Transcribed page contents
++++++++++++++++++++

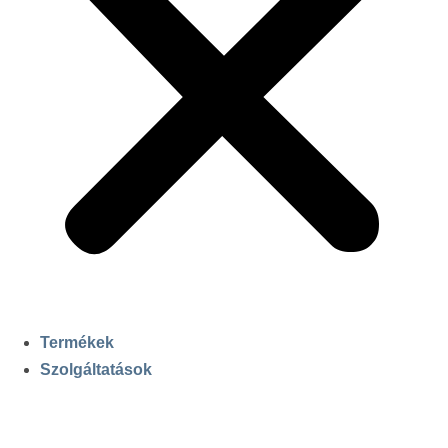
Termékek
Szolgáltatások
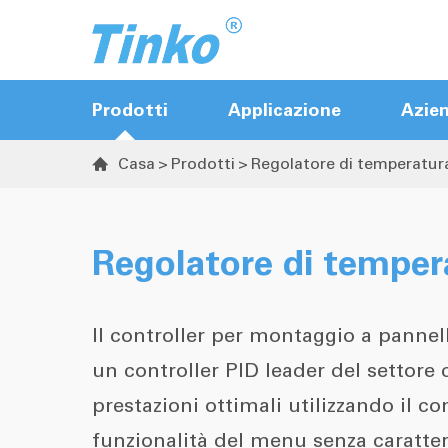
Prodotti
Applicazione
Azie
Casa
Prodotti
Regolatore di temperatur

Controller Hot Runner
Controller del cancello della valvola di
Regolatore di tempe
sequenza
Regolatore di temperatura
Il controller per montaggio a pannel
Trasmettitore di temperatura e
un controller PID leader del settore
umidità
prestazioni ottimali utilizzando il co
funzionalità del menu senza caratte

++++++++++++++++++++

## What you should do
The answer is a portion of the data. Write out exactly the line with "Controller Hot Runner" and all lines after it.

## Output
Controller Hot Runner
Controller del cancello della valvola di
Regolatore di tempe
sequenza
Regolatore di temperatura
Il controller per montaggio a pannel
Trasmettitore di temperatura e
un controller PID leader del settore
umidità
prestazioni ottimali utilizzando il co
funzionalità del menu senza caratte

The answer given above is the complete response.